こちらの展示も2日目にはKinect2とつなげることでパワーアップ。頭の動きに対応したため、下から覗きこんだりすることができるようになった。また、手を振ると手を振り返してくれるようになった。
手を振る筆者。
担当者も言っていたが、DK2で試すのが待ち遠しい。
公式サイト
PLAY GIRLS -プレイガールズ-
Perlious Dimension、MODERN TAXI DRIVER
この2作品については、BitSummitでも既に一度取り上げているため簡単に紹介するに留めたい。Perlious DimensionはLEAP MOTIONも使えるド派手なスペース・シューティングゲーム、MODERN TAXI DRIVERはゾンビを目的地まで届けるカーアクションだ。

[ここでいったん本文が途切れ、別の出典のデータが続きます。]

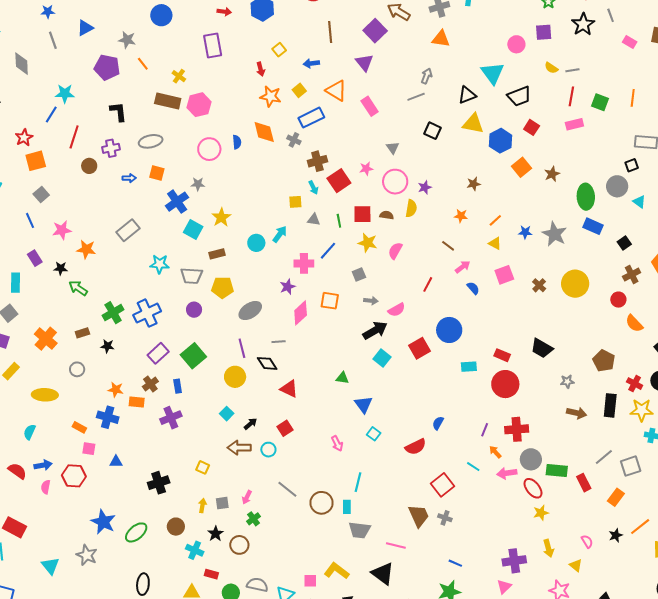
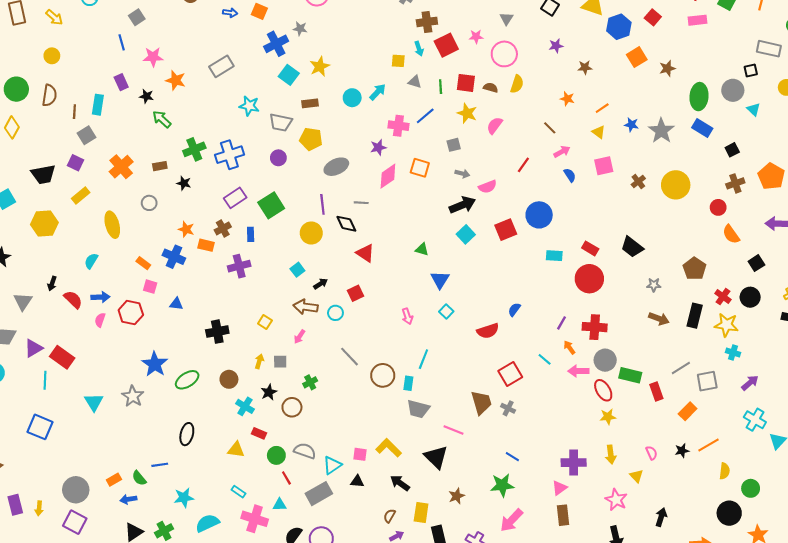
purple star: (425, 187) -> (556, 46), moved
yellow ellipse: (45, 395) -> (112, 225), turned 65
pink arrow: (247, 497) -> (300, 337), moved

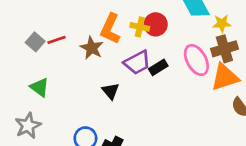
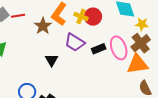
brown cross: (224, 49) -> (141, 43), turned -30
purple trapezoid: (137, 62) -> (75, 42), turned 50
black rectangle: (158, 67) -> (99, 49), moved

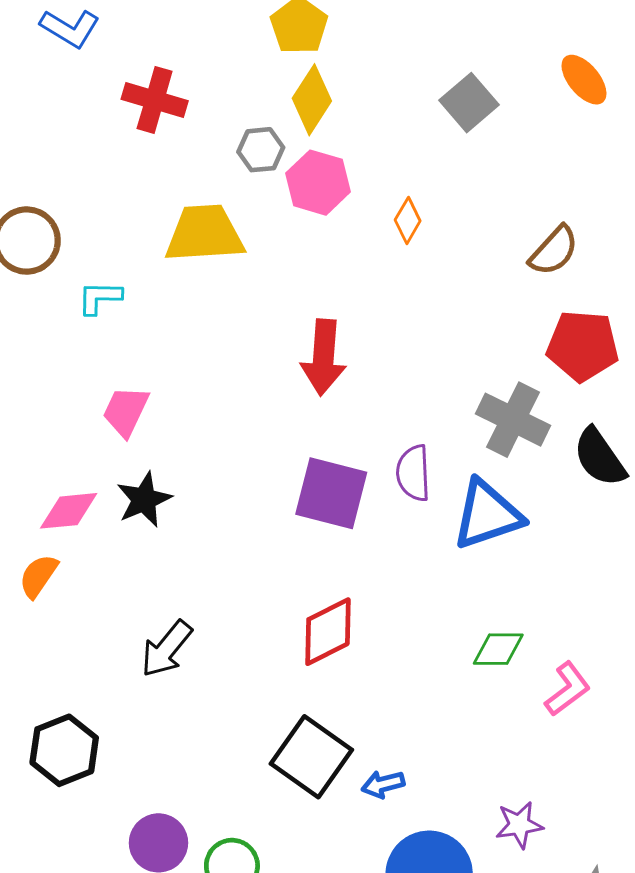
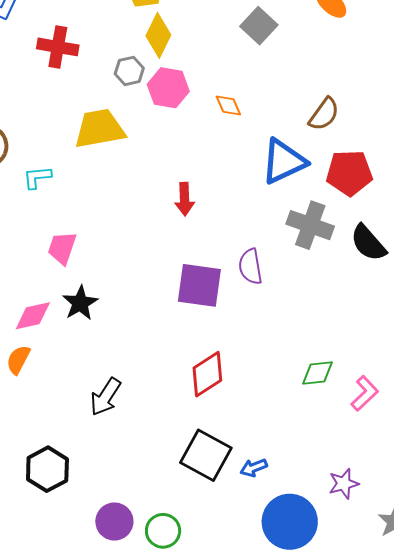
orange diamond: (408, 220) -> (228, 105), turned -48
red arrow: (324, 357) -> (185, 199), size x0.7
blue triangle: (487, 515) -> (284, 162), moved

日本で開発されているOculus Rift対応のゲームはこれだ!―BitSummitで注目を集めたゲームたち – もぐらゲームス
VRの時代の幕開け
これだけ見てきても、どれも一癖も二癖もある特徴のあるソフトばかりだ。また、PCとコントローラー以外にも様々なデバイスを組み合わせながら、Oculusの没入感を最大限活かしたVR体験ができないか模索していることがよく分かるのではないだろうか。
筆者が取材で聞いたところ、ラッキー氏が気に入っているVRのコンテンツとして(初音ミクはもちろんだが)「Dumpy going elephant」をあげていた。ゾウになって頭を動かして、鼻で街をメチャクチャちゃくちゃに破壊するゲームだ。
Dumpy: Going Elephants – Oculus Rift VR Jam Game …
まさにこのゲームもVRだからこそ体験できるコンテンツと言える。
彼の目には、日本のソフトが、彼が期待する「既存のゲームの焼き直しではないVRのために作られたコンテンツ」に最も近いものとして映っているのだろう。
日本人の開発者(顔出しNGとのことでアイコンを使っている)とUnity-chanと写真を撮るラッキー氏。非常に気さくな好青年だ
前回のUnityの記事でも取り上げた、Uniteのセッション「主婦でも出来るUnity」では、主婦氏が3ヶ月でVRのゲームを作った事例が紹介された。講演者の近藤”Goroman”義仁氏は最後に、VRのパーソナル化が進み、個人がVRアプリを簡単に作れるようになった、と語ってセッションを締めくくった。
日本ではこれからもVRへの関心が高まり、さらに多くの人がVRのアプリを作るようになっていくだろう。デモ会場でラッキー氏を囲む日本の開発者たちを見ながら、VRという新たな時代の幕開けを感じさせられた2日間だった。